The women from the band Pussy Riot face up to seven years in prison for a performance in February in which they entered Moscow's Christ the Saviour Cathedral, ascended the altar and called on the Virgin Mary to "throw Putin out!"
Maria Alyokhina, 24, Nadezhda Tolokonnikova, 22, and Yekaterina Samutsevich, 29, were brought to Moscow's Khamovniki court for Russia's highest-profile trial since former oil tycoon Mikhail Khodorkovsky was convicted in 2010.
Supporters chanted "Girls, we're with you!" and "Victory!" as the women, each handcuffed to a female officer, were led into the courthouse through a side entrance.
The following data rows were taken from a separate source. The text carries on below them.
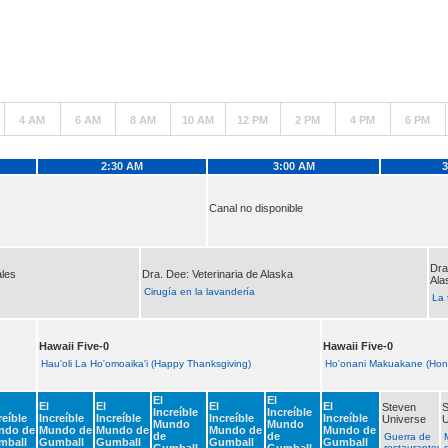
4 AM
6 AM
8 AM
10 AM
12 PM
2 PM
4 PM
6 PM
2:30 AM
3:00 AM
3
Canal no disponible
Dra
ales
Dra. Dee: Veterinaria de Alaska
Ala
Cirugía en la lavandería
La 
Hawaii Five-0
Hawaii Five-0
Hau'oli La Ho'omoaika'i (Happy Thanksgiving)
Ho'onani Makuakane (Hon
El
El
El
El
El
El
Steven
S
Increíble
Increíble
reíble
Increíble
Increíble
Increíble
Increíble
Universe
U
Mundo
Mundo
ndo de
Mundo de
Mundo de
Mundo de
Mundo de
de
de
Guerra de
mball
Gumball
Gumball
Gumball
Gumball
Gumball
Gumball
restaurantes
Streets around the court, on a high Moscow River embankment, were closed.
They were led into a metal and clear-plastic courtroom cage, where they milled and spoke with lawyers as preparations began.
"We did not want to offend anybody," Tolokonnikova said. "We admit our political guilt, but not legal guilt."
The women are charged with hooliganism motivated by religious hatred or hostility.
But in statements read by a lawyer, who sometimes struggled with the handwritten texts, they said they were protesting against church leader Patriarch Kirill's political support for Putin and had no animosity towards the church or the faithful.